It's a "Pop Filter". It is used to prevent "Plosives", which are blasts of air that can make a big pop or boom in a microphone. Some pop filters are foam rubber balls or socks that cover the end of the mic, to protect the mic's diaphragm from the air blast. The type in the video is a nylon mesh, and it serves the same purpose. The first prototypes of these were made with an embroidery hoop with a ladie's nylon hose stretched across the hoop. That idea caught on, and now you can buy them like the one in the video, with a flexible gooseneck on it to be able to position it where you want it.

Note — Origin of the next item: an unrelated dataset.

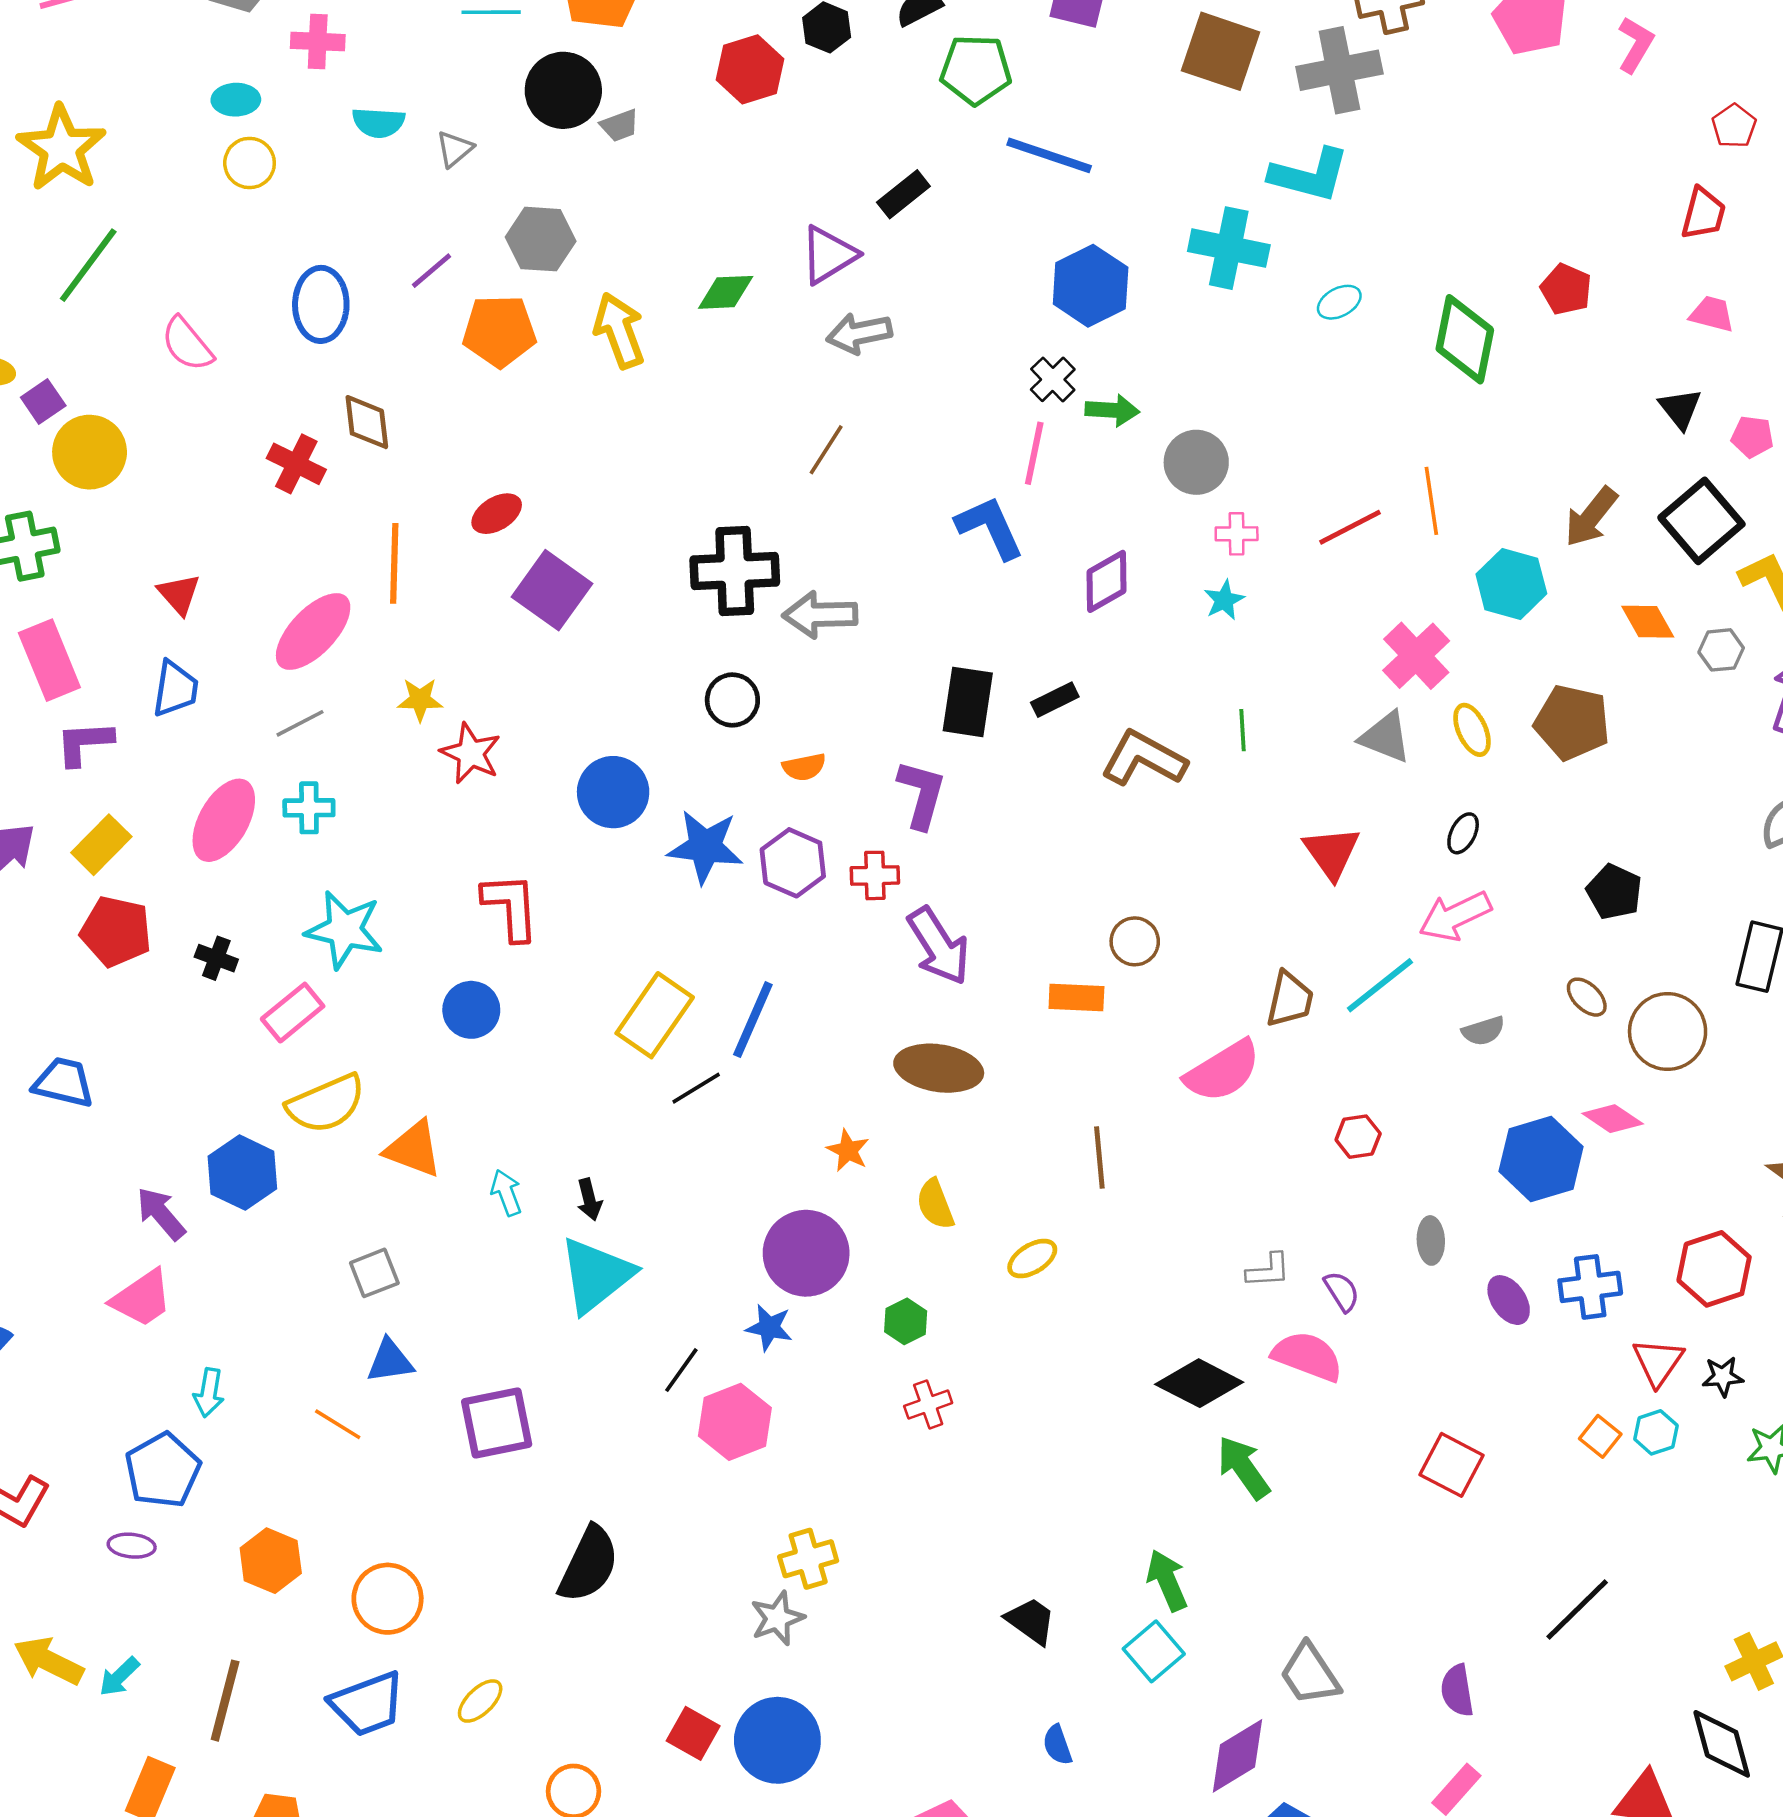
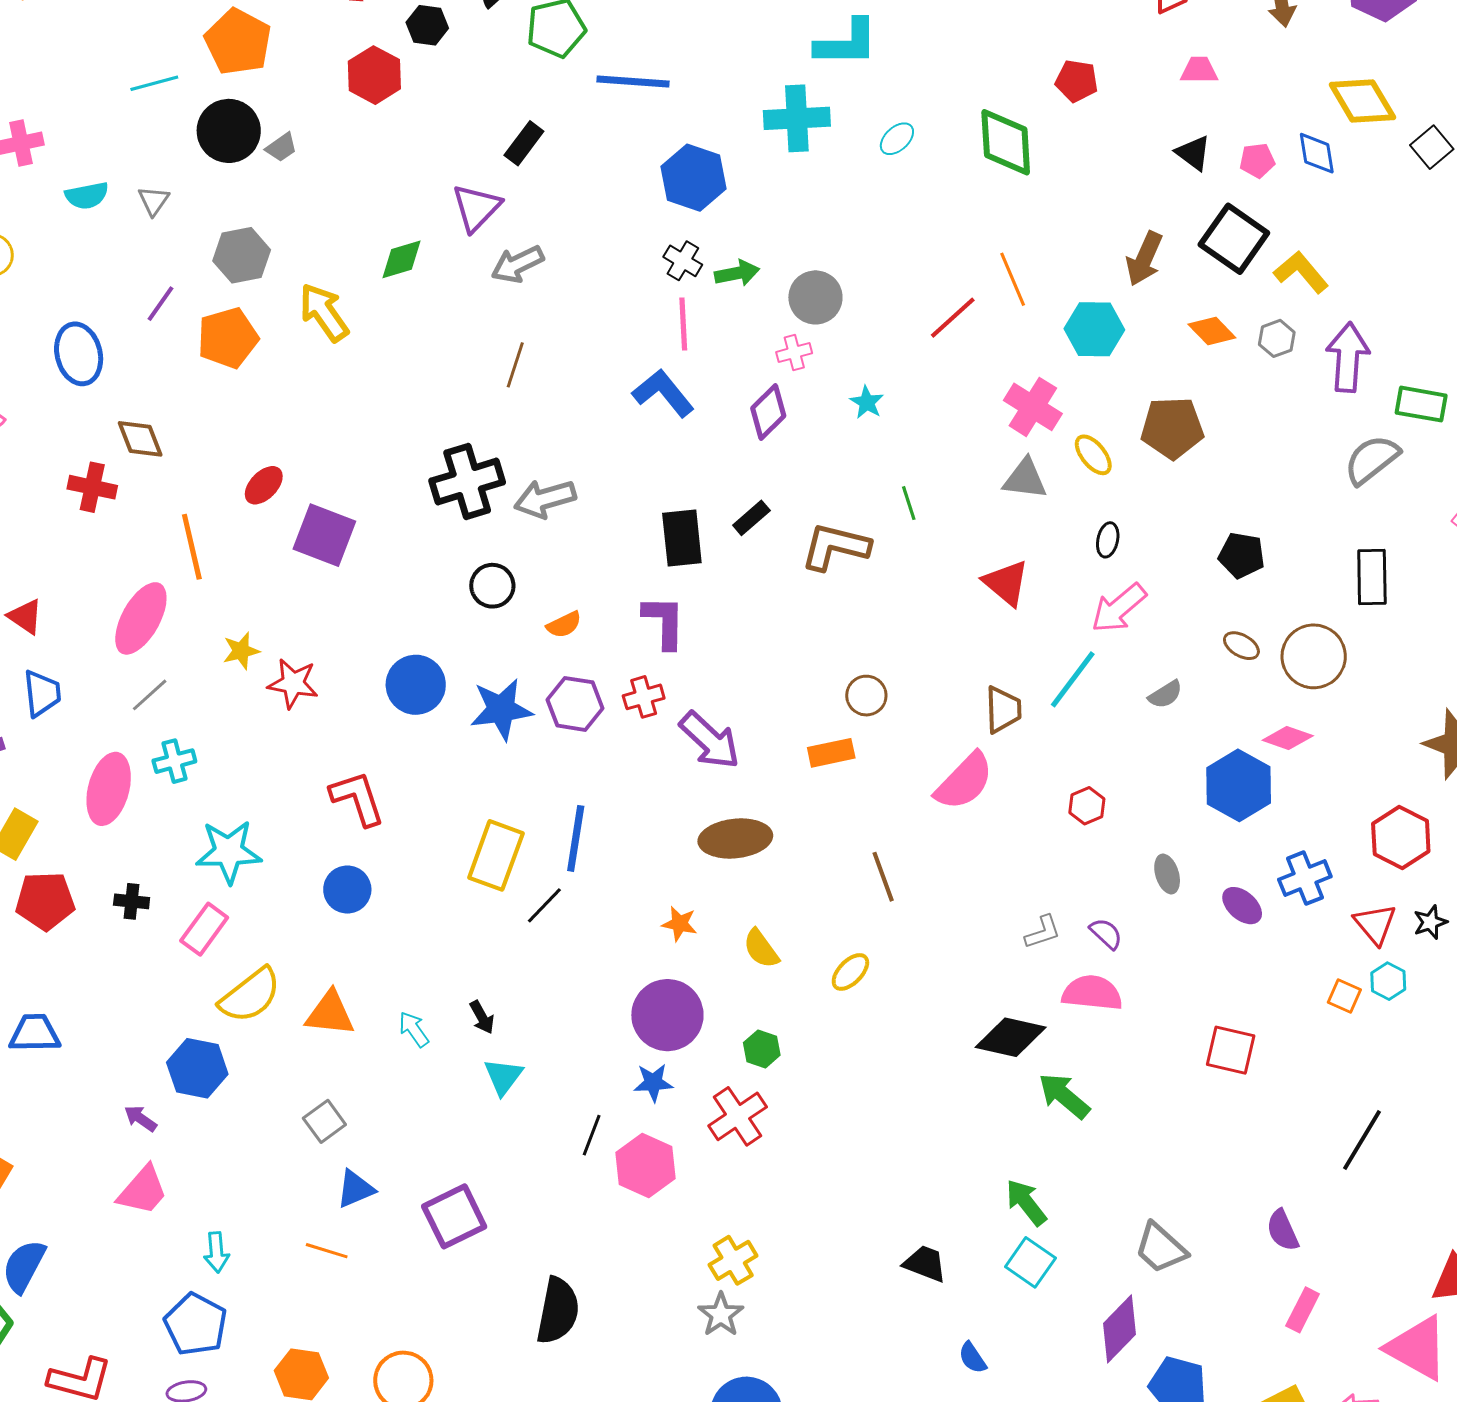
pink cross: (1237, 534) -> (794, 353), moved
purple arrow: (161, 1214) -> (140, 1118), size x0.7
cyan triangle: (596, 1275) -> (503, 1077), size x0.6
red cross: (928, 1404) -> (738, 1116), moved, size x1.5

Good pop filters will dissipate the plosives and allow the rest of the sound to pass through. The mesh stops most of the big puff of air formed by plosives.
Plosives happen mostly on the letter "P", but can also happen on "B", "G", "D" or "T" or any similar consonant that suddenly releases a small burst of air. The mic may also have a "Low Frequency" filter switch that cuts off some of the low-end tone of the mic. You also lose some bass-sound from the voice being recorded, and the switches may not be as effective as the screens, so most people seem to like the screens these days. In some old photos of the Beatles, you can see some metal screens being used around the mics.
Many "Ball" mics (hand-held live vocal mics) have a foam ball inside the metal ball-shape on the singing end that serves as a built-in pop filter.